Amfibi spons lingkungan
Membicarakan ular atau reptil, tak lengkap jika tak menyinggung amfibi. Katak, yang langsung melekat dalam ingatan kita. Amfibi terdiri dari tiga kelompok yakni Apoda, Caudata, dan Anura. Apoda adalah amfibi yang tidak memiliki kaki dan sepintas seperti cacing. Jarang muncul di permukaan tanah dan biasanya berada dalam tanah atau tumpukan serasah atau air. Banyak dijumpai di Amerika Selatan dan Tengah, tapi ditemukan pula ada di Indonesia.

Amfibi kedua adalah Caudata, atau dikenal dengan salamander,tidak dijumpai di Indonesia. Yang terakhir adalah Anura. Ditemukan hampir di seluruh belahan dunia. Sebagian besar amfibi Indonesia umumnya masuk kelompok ini. Tubuh umumnya pendek dan lebar, kakinya memiliki selaput untuk melompat atau berenang, punya pita suara, dan kawin eksternal. Telur menetas tumbuh menjadi berudu dan katak.
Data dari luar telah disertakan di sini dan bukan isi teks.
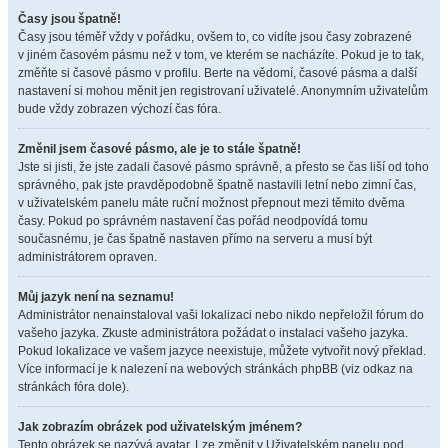
Časy jsou špatně!
Časy jsou téměř vždy v pořádku, ovšem to, co vidíte jsou časy zobrazené
v jiném časovém pásmu než v tom, ve kterém se nacházíte. Pokud je to tak,
změňte si časové pásmo v profilu. Berte na vědomí, časové pásma a další
nastavení si mohou měnit jen registrovaní uživatelé. Anonymním uživatelům
bude vždy zobrazen výchozí čas fóra.
Změnil jsem časové pásmo, ale je to stále špatně!
Jste si jisti, že jste zadali časové pásmo správně, a přesto se čas liší od toho
správného, pak jste pravděpodobně špatně nastavili letní nebo zimní čas,
v uživatelském panelu máte ruční možnost přepnout mezi těmito dvěma
časy. Pokud po správném nastavení čas pořád neodpovídá tomu
současnému, je čas špatně nastaven přímo na serveru a musí být
administrátorem opraven.
Můj jazyk není na seznamu!
Administrátor nenainstaloval vaši lokalizaci nebo nikdo nepřeložil fórum do
vašeho jazyka. Zkuste administrátora požádat o instalaci vašeho jazyka.
Pokud lokalizace ve vašem jazyce neexistuje, můžete vytvořit nový překlad.
Více informací je k nalezení na webových stránkách phpBB (viz odkaz na
stránkách fóra dole).
Jak zobrazím obrázek pod uživatelským jménem?
Tento obrázek se nazývá avatar. Lze změnit v Uživatelském panelu pod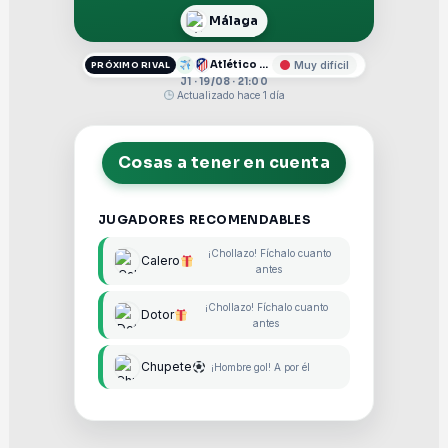
Málaga
Atlético de Madrid
Muy difícil
PRÓXIMO RIVAL
J1 · 19/08 · 21:00
Actualizado hace 1 día
Cosas a tener en cuenta
JUGADORES RECOMENDABLES
¡Chollazo! Fíchalo cuanto
Calero
antes
¡Chollazo! Fíchalo cuanto
Dotor
antes
Chupete
¡Hombre gol! A por él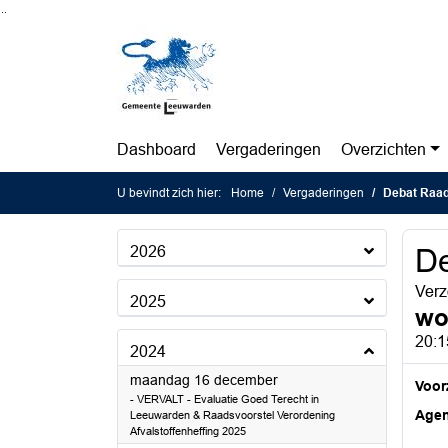
Ga naar de inhoud van deze pagina
Ga naar het zoeken
Ga naar het menu
Dashboard
Vergaderingen
Overzichten
U bevindt zich hier:
Home
Vergaderingen
Debat Raad
2026
De
Verz
2025
wo
20:1
2024
2024
maandag 16 december
Voorz
- VERVALT - Evaluatie Goed Terecht in
Age
Leeuwarden & Raadsvoorstel Verordening
Afvalstoffenheffing 2025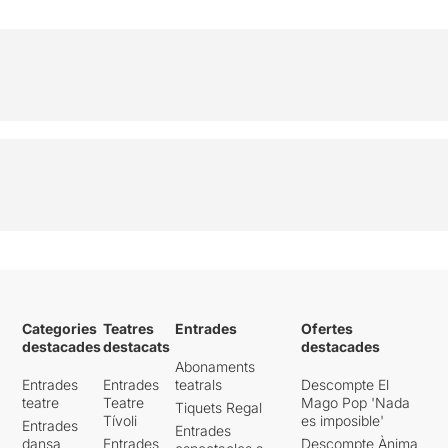
Categories
Teatres
Entrades
Ofertes
destacades
destacats
destacades
Abonaments
Entrades
Entrades
teatrals
Descompte El
teatre
Teatre
Mago Pop 'Nada
Tiquets Regal
Tívoli
es imposible'
Entrades
Entrades
dansa
Entrades
Descompte Ànima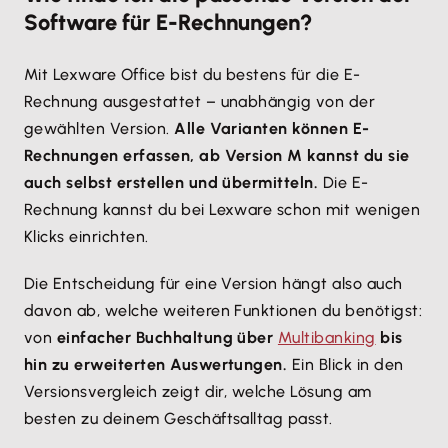
Software für E-Rechnungen?
Mehr Informationen
Mit Lexware Office bist du bestens für die E-
Akzeptieren
Rechnung ausgestattet – unabhängig von der
gewählten Version.
Alle Varianten können E-
Rechnungen erfassen, ab Version M kannst du sie
auch selbst erstellen und übermitteln.
Die E-
Rechnung kannst du bei Lexware schon mit wenigen
Klicks einrichten.
Die Entscheidung für eine Version hängt also auch
davon ab, welche weiteren Funktionen du benötigst:
von
einfacher Buchhaltung über
Multibanking
bis
hin zu erweiterten Auswertungen.
Ein Blick in den
Versionsvergleich zeigt dir, welche Lösung am
besten zu deinem Geschäftsalltag passt.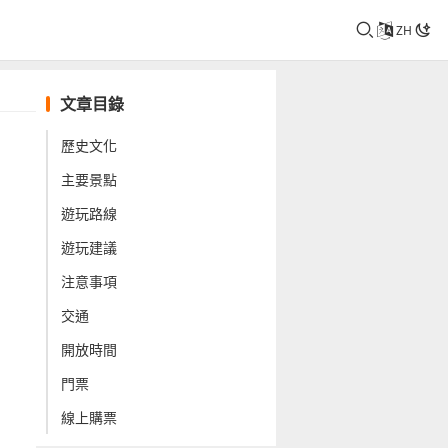
ZH
文章目錄
歷史文化
主要景點
遊玩路線
遊玩建議
注意事項
交通
開放時間
門票
線上購票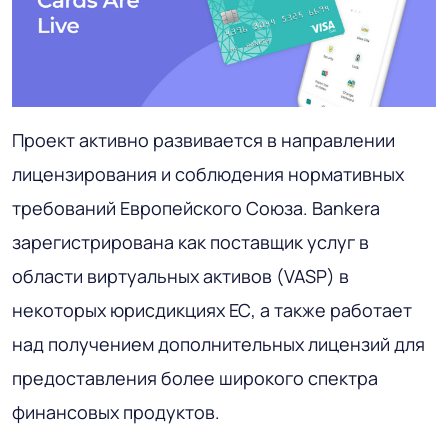
Проект активно развивается в направлении
лицензирования и соблюдения нормативных
требований Европейского Союза. Bankera
зарегистрирована как поставщик услуг в
области виртуальных активов (VASP) в
некоторых юрисдикциях ЕС, а также работает
над получением дополнительных лицензий для
предоставления более широкого спектра
финансовых продуктов.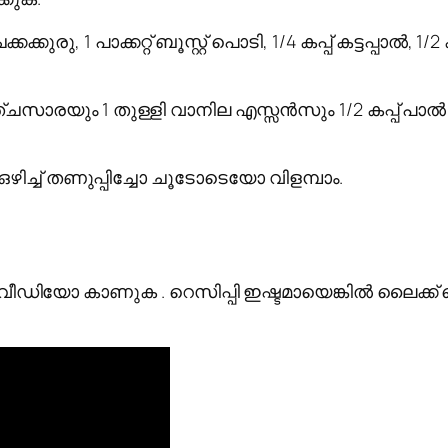
കക്കുരു, 1 പാക്കറ്റ് ബൂസ്റ്റ് പൊടി, 1/4 കപ്പ് കട്ടപ്പാ
ചസാരയും 1 തുള്ളി വാനില എസ്സൻസും 1/2 കപ്പ് പാൽ 
 ഒഴിച്ച് തണുപ്പിച്ചോ ചൂടോടെയോ വിളമ്പാം.
ഡിയോ കാണുക . റെസിപ്പി ഇഷ്ടമായെങ്കിൽ ലൈക്ക്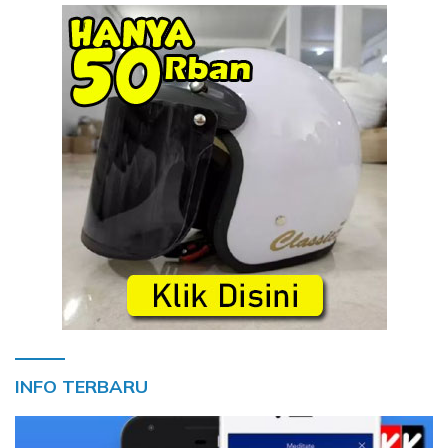
INFO TERBARU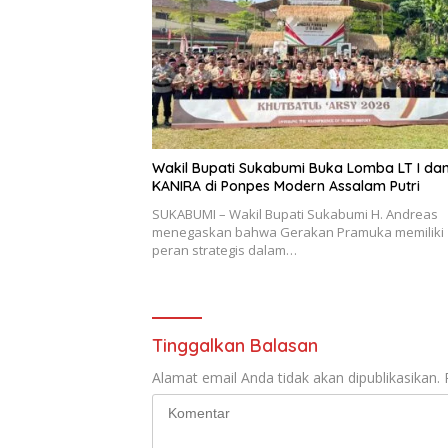
Wakil Bupati Sukabumi Buka Lomba LT I da
KANIRA di Ponpes Modern Assalam Putri
SUKABUMI – Wakil Bupati Sukabumi H. Andreas
menegaskan bahwa Gerakan Pramuka memiliki
peran strategis dalam…
Tinggalkan Balasan
Alamat email Anda tidak akan dipublikasikan.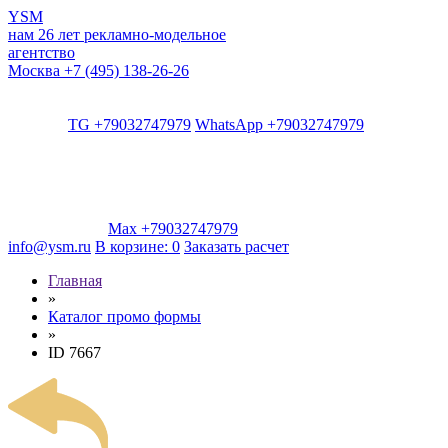
YSM
нам 26 лет
рекламно-модельное
агентство
Москва
+7 (495) 138-26-26
TG +79032747979
WhatsApp +79032747979
Max +79032747979
info@ysm.ru
В корзине:
0
Заказать расчет
Главная
»
Каталог промо формы
»
ID 7667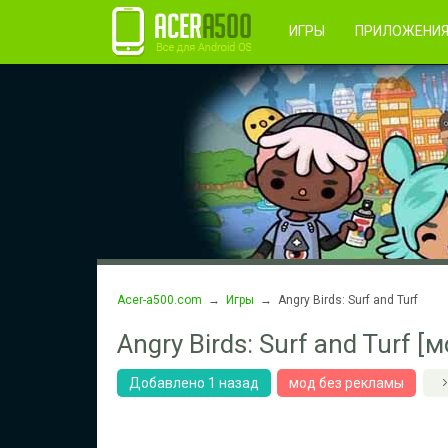
Правила пользования
Во
Регистрация
ИГРЫ
ПРИЛОЖЕНИ
Acer-a500.com
→
Игры
→ Angry Birds: Surf and Turf
Angry Birds: Surf and Turf 
Добавлено 1 назад
мод без рекламы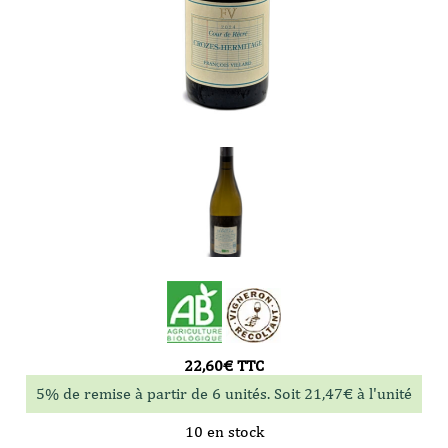
22,60
€
TTC
5% de remise à partir de 6 unités. Soit
21,47
€
à l'unité
10 en stock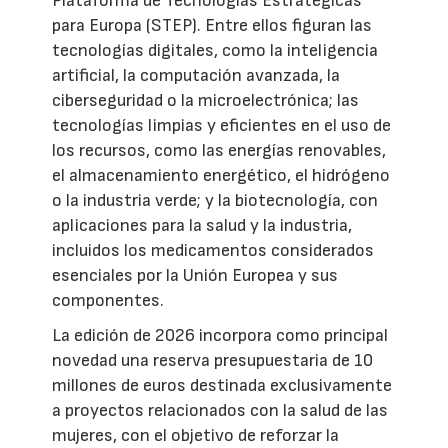
Plataforma de Tecnologías Estratégicas
para Europa (STEP). Entre ellos figuran las
tecnologías digitales, como la inteligencia
artificial, la computación avanzada, la
ciberseguridad o la microelectrónica; las
tecnologías limpias y eficientes en el uso de
los recursos, como las energías renovables,
el almacenamiento energético, el hidrógeno
o la industria verde; y la biotecnología, con
aplicaciones para la salud y la industria,
incluidos los medicamentos considerados
esenciales por la Unión Europea y sus
componentes.
La edición de 2026 incorpora como principal
novedad una reserva presupuestaria de 10
millones de euros destinada exclusivamente
a proyectos relacionados con la salud de las
mujeres, con el objetivo de reforzar la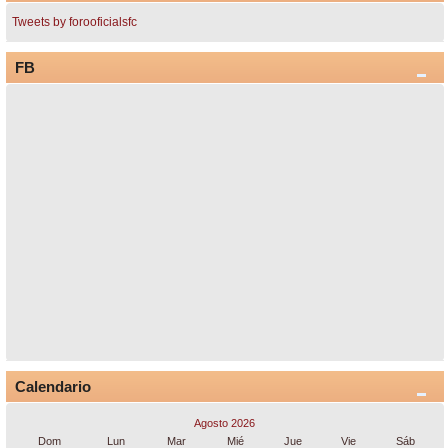
Tweets by forooficialsfc
FB
Calendario
Agosto 2026
Dom
Lun
Mar
Mié
Jue
Vie
Sáb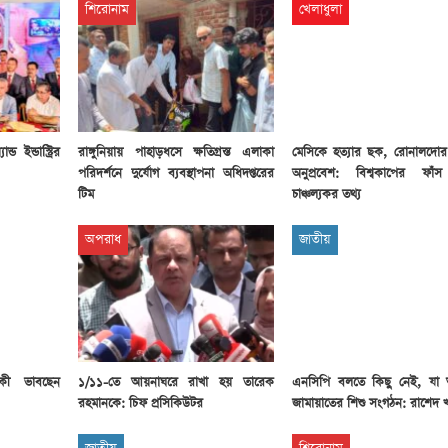
শিরোনাম
খেলাধুলা
ড ইন্ডাস্ট্রির
রাঙ্গুনিয়ায় পাহাড়ধসে ক্ষতিগ্রস্ত এলাকা
মেসিকে হত্যার ছক, রোনালদোর
পরিদর্শনে দুর্যোগ ব্যবস্থাপনা অধিদপ্তরের
অনুপ্রবেশ: বিশ্বকাপের ফাঁ
টিম
চাঞ্চল্যকর তথ্য
অপরাধ
জাতীয়
ে কী ভাবছেন
১/১১-তে আয়নাঘরে রাখা হয় তারেক
এনসিপি বলতে কিছু নেই, যা
রহমানকে: চিফ প্রসিকিউটর
জামায়াতের শিশু সংগঠন: রাশেদ খ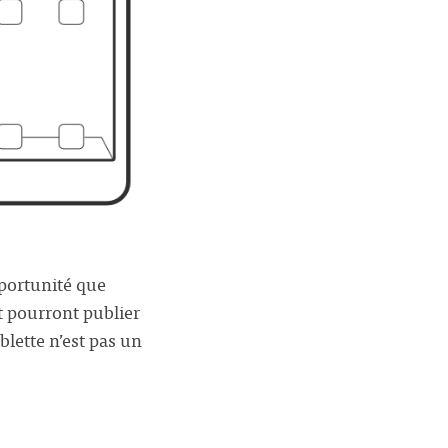
pportunité que
t pourront publier
blette n’est pas un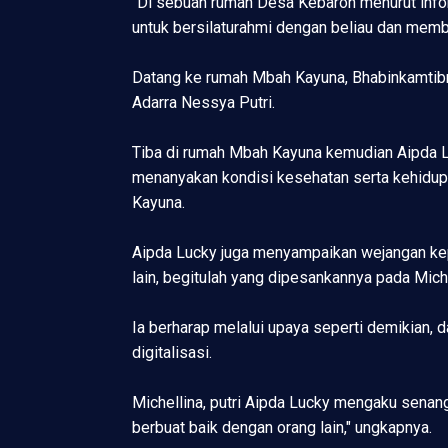
"Di sebuah rumah Desa Kebaron menurut infor
untuk bersilaturahmi dengan beliau dan memb
Datang ke rumah Mbah Kayuna, Bhabinkamtibma
Adarra Nessya Putri.
Tiba di rumah Mbah Kayuna kemudian Aipda L
menanyakan kondisi kesehatan serta kehidup
Kayuna.
Aipda Lucky juga menyampaikan wejangan kepa
lain, begitulah yang dipesankannya pada Miche
Ia berharap melalui upaya seperti demikian, 
digitalisasi.
Michellina, putri Aipda Lucky mengaku senan
berbuat baik dengan orang lain," ungkapnya.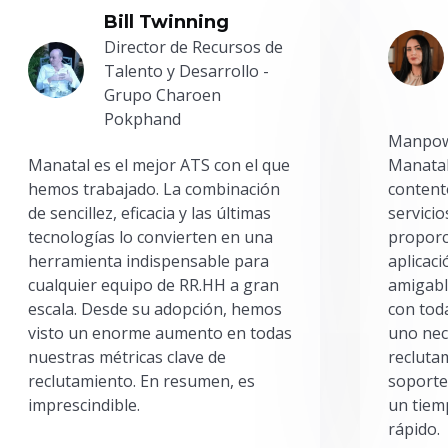
Bill Twinning
Director de Recursos de
Talento y Desarrollo -
Grupo Charoen
Pokphand
Manpowe
Manatal es el mejor ATS con el que
Manatal
hemos trabajado. La combinación
content
de sencillez, eficacia y las últimas
servici
tecnologías lo convierten en una
proporc
herramienta indispensable para
aplicac
cualquier equipo de RR.HH a gran
amigabl
escala. Desde su adopción, hemos
con toda
visto un enorme aumento en todas
uno nec
nuestras métricas clave de
reclutam
reclutamiento. En resumen, es
soporte
imprescindible.
un tiem
rápido.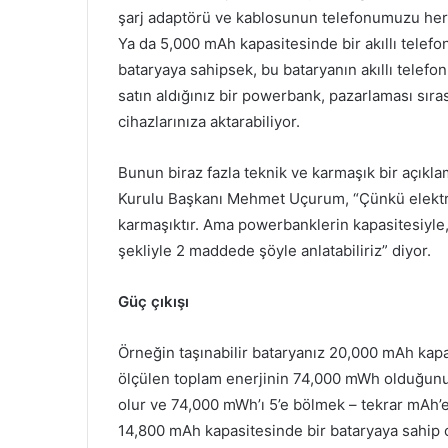
şarj adaptörü ve kablosunun telefonumuzu her 
Ya da 5,000 mAh kapasitesinde bir akıllı telefo
bataryaya sahipsek, bu bataryanın akıllı telef
satın aldığınız bir powerbank, pazarlaması sıras
cihazlarınıza aktarabiliyor.
Bunun biraz fazla teknik ve karmaşık bir açı
Kurulu Başkanı Mehmet Uçurum, “Çünkü elektro
karmaşıktır. Ama powerbanklerin kapasitesiyle,
şekliyle 2 maddede şöyle anlatabiliriz” diyor.
Güç çıkışı
Örneğin taşınabilir bataryanız 20,000 mAh kap
ölçülen toplam enerjinin 74,000 mWh olduğunu gös
olur ve 74,000 mWh’ı 5’e bölmek – tekrar mAh’e
14,800 mAh kapasitesinde bir bataryaya sahip 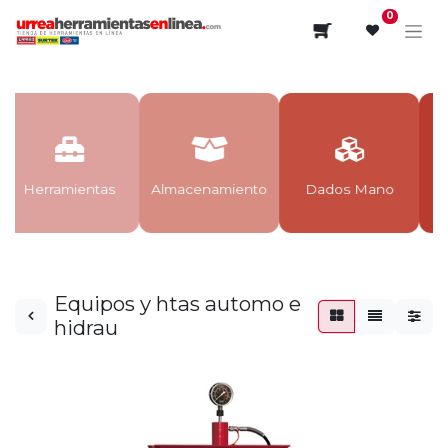
0
Herramientas
Almacenamiento
Dados Mano
Equipos y htas automo e
hidrau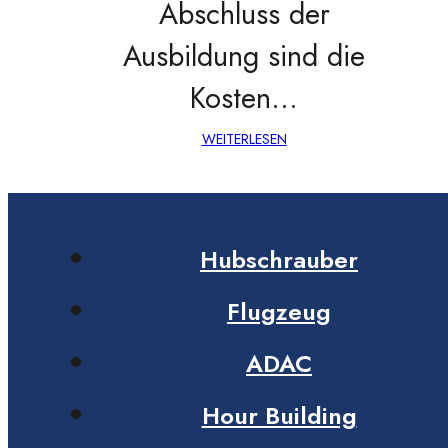
Abschluss der
Ausbildung sind die
Kosten…
WEITERLESEN
Hubschrauber
Flugzeug
ADAC
Hour Building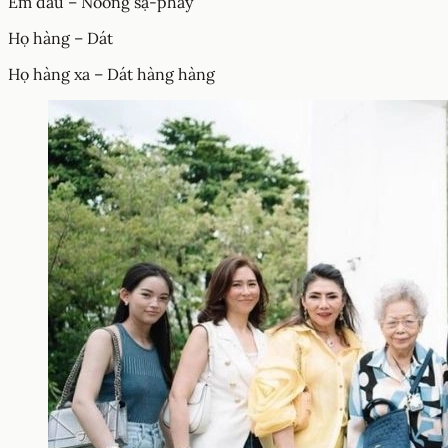
Em dâu – Noong sặ-pháy
Họ hàng – Dát
Họ hàng xa – Dát hàng hàng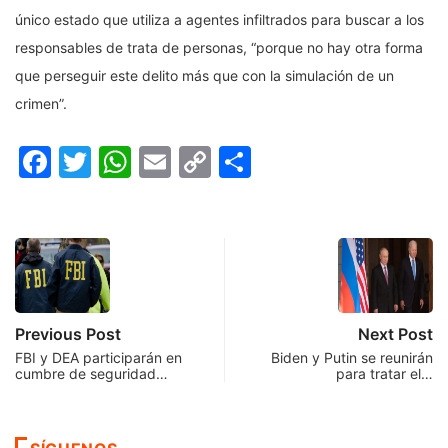
único estado que utiliza a agentes infiltrados para buscar a los
responsables de trata de personas, “porque no hay otra forma
que perseguir este delito más que con la simulación de un
crimen”.
Facebook
Twitter
WhatsApp
Email
Copy
Compartir
Link
Previous Post
Next Post
FBI y DEA participarán en
Biden y Putin se reunirán
cumbre de seguridad…
para tratar el…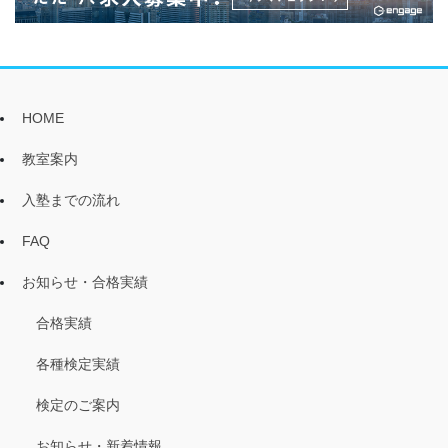
HOME
教室案内
入塾までの流れ
FAQ
お知らせ・合格実績
合格実績
各種検定実績
検定のご案内
お知らせ・新着情報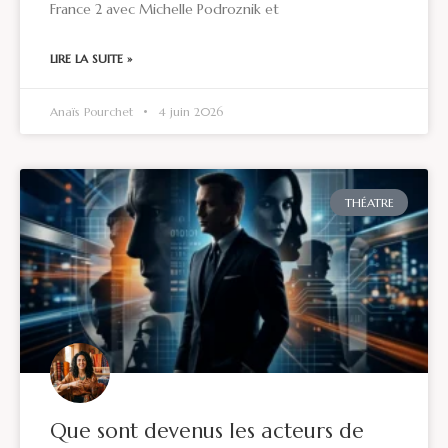
France 2 avec Michelle Podroznik et
LIRE LA SUITE »
Anaïs Pourchet
4 juin 2026
THÉATRE
Que sont devenus les acteurs de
Di Indonesia, ditemukan 450 jenis yang mewakili 11 persen Anura di seluruh dunia.

Amfibi mempunyai banyak fungsi seperti untuk bahan konsumsi, alat uji medis dan bahan obat, juga sebagai predator berbagai serangga atau larva serangga. Katak yang di sawah diketahui memakan berbagai jenis serangga yang menjadi hama pertanian, hal ini penting dalam rantai makanan. Fungsi lain yang juga penting, amfibi sebagai bio -indikator kerusakan lingkungan. Beberapa tahun terakhir, para peneliti menyadari amfibi terutama pada tahap telur dan berudu sangat sensitif terhadap kerusakan lingkungan. Katak bernapas tidak hanya dengan paru-paru tapi juga kulitnya, dia ini sangat sensitif pestisida. Seperti spons, indikator lingkungan. Keberadaan amfibi, khususnya katak juga makin sedikit. Hal ini tak lepas dari lingkungan yang membuat rantai makanan makin sederhana.